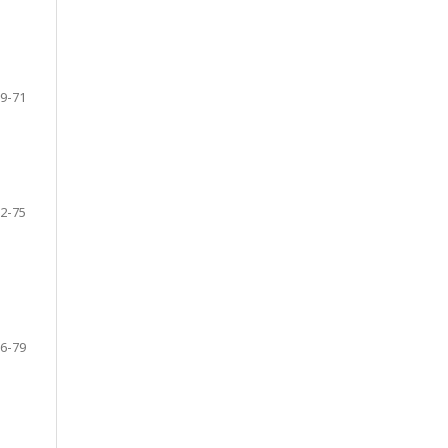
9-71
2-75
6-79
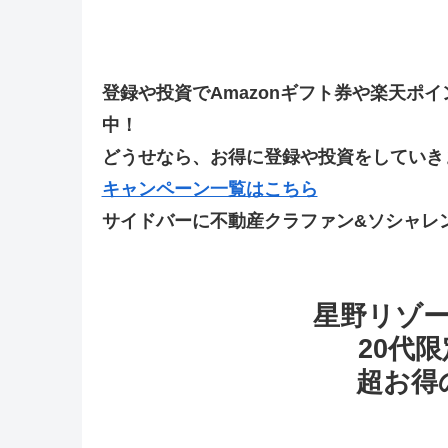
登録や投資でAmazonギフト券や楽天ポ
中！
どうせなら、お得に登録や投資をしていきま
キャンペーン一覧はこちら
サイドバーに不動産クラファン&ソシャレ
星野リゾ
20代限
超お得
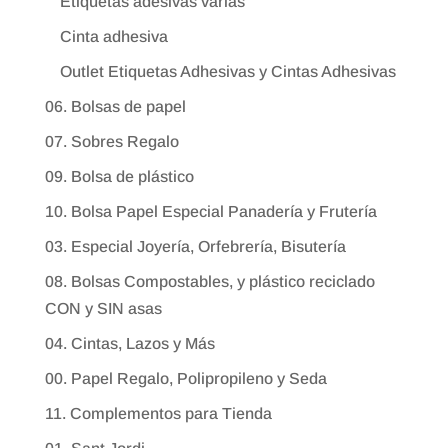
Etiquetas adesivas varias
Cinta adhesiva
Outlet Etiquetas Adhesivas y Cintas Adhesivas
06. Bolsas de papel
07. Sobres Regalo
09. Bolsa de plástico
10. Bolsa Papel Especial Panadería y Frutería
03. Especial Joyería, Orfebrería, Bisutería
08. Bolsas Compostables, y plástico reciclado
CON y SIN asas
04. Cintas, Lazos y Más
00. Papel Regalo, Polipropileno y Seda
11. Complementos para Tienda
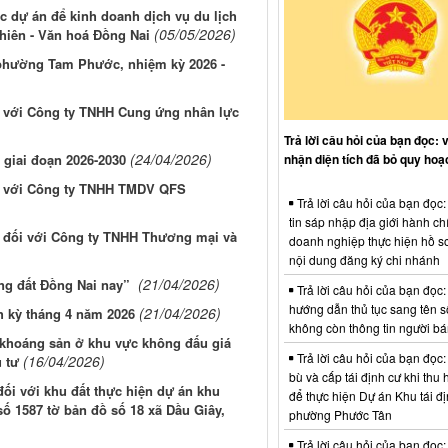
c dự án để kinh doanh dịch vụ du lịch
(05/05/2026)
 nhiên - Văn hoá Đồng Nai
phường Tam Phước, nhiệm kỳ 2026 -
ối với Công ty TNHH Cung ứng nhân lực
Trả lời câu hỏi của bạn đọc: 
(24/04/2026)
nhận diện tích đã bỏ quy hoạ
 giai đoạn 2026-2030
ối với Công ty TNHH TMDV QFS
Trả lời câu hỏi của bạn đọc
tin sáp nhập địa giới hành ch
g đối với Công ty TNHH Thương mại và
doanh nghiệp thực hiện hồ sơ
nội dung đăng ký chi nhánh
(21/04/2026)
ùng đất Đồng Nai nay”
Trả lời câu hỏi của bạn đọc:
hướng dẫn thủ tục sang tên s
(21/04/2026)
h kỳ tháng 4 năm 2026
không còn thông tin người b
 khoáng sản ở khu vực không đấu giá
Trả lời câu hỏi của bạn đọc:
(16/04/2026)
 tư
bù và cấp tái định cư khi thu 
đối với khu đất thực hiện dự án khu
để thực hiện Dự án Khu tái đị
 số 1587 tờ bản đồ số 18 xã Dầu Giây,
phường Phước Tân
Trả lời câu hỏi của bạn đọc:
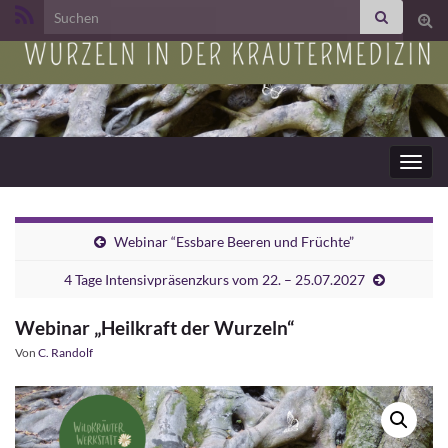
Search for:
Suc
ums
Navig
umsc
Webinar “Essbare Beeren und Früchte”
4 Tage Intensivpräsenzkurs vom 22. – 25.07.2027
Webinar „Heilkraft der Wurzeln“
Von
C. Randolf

* WORK ORDER *
Please transcribe each entry exactly, but skip any picture it holds.

* RESULT OF THE EXERCISE *
9-71
2-75
6-79
登録や投資でAmazonギフト券や楽天ポ
中！
どうせなら、お得に登録や投資をしていきま
キャンペーン一覧はこちら
サイドバーに不動産クラファン&ソシャレ
星野リゾ
20代限
超お得
Etiquetas adesivas varias
Cinta adhesiva
Outlet Etiquetas Adhesivas y Cintas Adhesivas
06. Bolsas de papel
07. Sobres Regalo
09. Bolsa de plástico
10. Bolsa Papel Especial Panadería y Frutería
03. Especial Joyería, Orfebrería, Bisutería
08. Bolsas Compostables, y plástico reciclado
CON y SIN asas
04. Cintas, Lazos y Más
00. Papel Regalo, Polipropileno y Seda
11. Complementos para Tienda
c dự án để kinh doanh dịch vụ du lịch
(05/05/2026)
 nhiên - Văn hoá Đồng Nai
phường Tam Phước, nhiệm kỳ 2026 -
ối với Công ty TNHH Cung ứng nhân lực
Trả lời câu hỏi của bạn đọc: 
(24/04/2026)
nhận diện tích đã bỏ quy hoạ
 giai đoạn 2026-2030
ối với Công ty TNHH TMDV QFS
Trả lời câu hỏi của bạn đọc
tin sáp nhập địa giới hành ch
g đối với Công ty TNHH Thương mại và
doanh nghiệp thực hiện hồ sơ
nội dung đăng ký chi nhánh
(21/04/2026)
ùng đất Đồng Nai nay”
Trả lời câu hỏi của bạn đọc:
hướng dẫn thủ tục sang tên s
(21/04/2026)
h kỳ tháng 4 năm 2026
không còn thông tin người b
 khoáng sản ở khu vực không đấu giá
Trả lời câu hỏi của bạn đọc:
(16/04/2026)
 tư
bù và cấp tái định cư khi thu 
đối với khu đất thực hiện dự án khu
để thực hiện Dự án Khu tái đị
 số 1587 tờ bản đồ số 18 xã Dầu Giây,
phường Phước Tân
Trả lời câu hỏi của bạn đọc:
Search for:
Suc
ums
Navig
umsc
Webinar “Essbare Beeren und Früchte”
4 Tage Intensivpräsenzkurs vom 22. – 25.07.2027
Webinar „Heilkraft der Wurzeln“
Von
C. Randolf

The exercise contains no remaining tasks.